Apple has been ordered to inform customers in Japan how to receive a replacement battery for iPod nanos that can catch fire, while a wireless provider has taken steps to allow unlocked iPhone 4 devices on the DoCoMo network.

iPod nano battery fix

The trade ministry in Japan has ordered Apple to state on its website that users can receive a replacement battery for their iPod nano, after a handful of minor burns occurred from problems with the device, according to Reuters. A few months ago, the ministry declared the device a fire hazard.

Similar reports of iPod batteries catching fire gained attention last year in Europe as well.

In 2008, Apple began a voluntary replacement program for owners of first-generation iPod nanos, some of which had defective batteries. The company said the defects which caused batteries to overheat were found in "very rare cases" with hardware sold between Sept. 2005 and Dec. 2006.

In Japan, Apple must now publish an "easy to understand" statement on its website to tell users how they can receive replacement batteries or get advice. The issue has caused minor burns in four cases in that country.

Unlocked iPhone 4 compatibility coming to DoCoMo

Later this month, Apple's newly launched iPhone 4 will debut on the NTT DoCoMo network in Japan, but not in an official capacity according to Reuters. Currently, the iPhone is exclusive to rival carrier Softbank Corp, which also has sole access to the iPad with 3G.

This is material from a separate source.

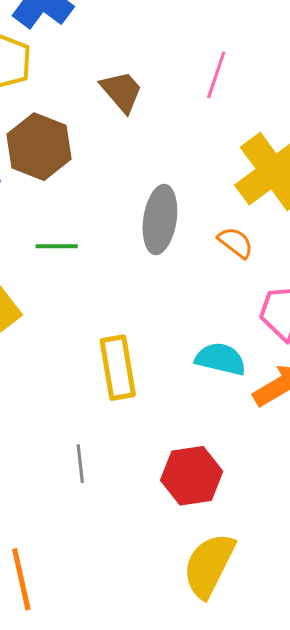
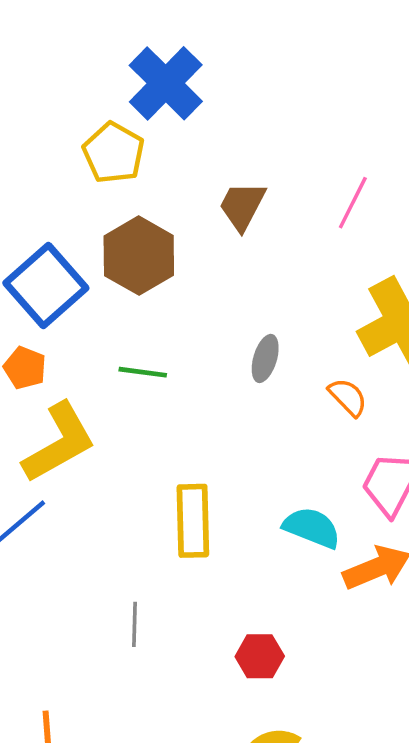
brown trapezoid: (122, 91) -> (242, 206), turned -120
gray ellipse: (160, 219) -> (265, 358), size x0.6
red hexagon: (192, 476) -> (260, 656), size x0.7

The wireless service provider Japan Communications will sell SIM cards that are compatible with the DoCoMo network, with the intent of allowing users with an unlocked iPhone 4 to use the hardware on the rival network. The report said that the unlocked devices can be bought online or abroad, suggesting that Apple will not sell an unlocked phone in Japan.

DoCoMo's network in Japan is said to be stronger than Softbank, and the carrier has been working to counter the iPhone with other smartphone options. But now it plans to reach out to those who wish to use Apple's handset on its network.

"Aiming to boost competition, the Japanese government has suggested mobile carriers lift restrictions blocking the use of different SIM cards in mobile phones and allow users to switch carriers without changing their handsets," the report said. "DoCoMo has said it plans to follow the guidelines from next April, but Softbank has not yet agreed to do so."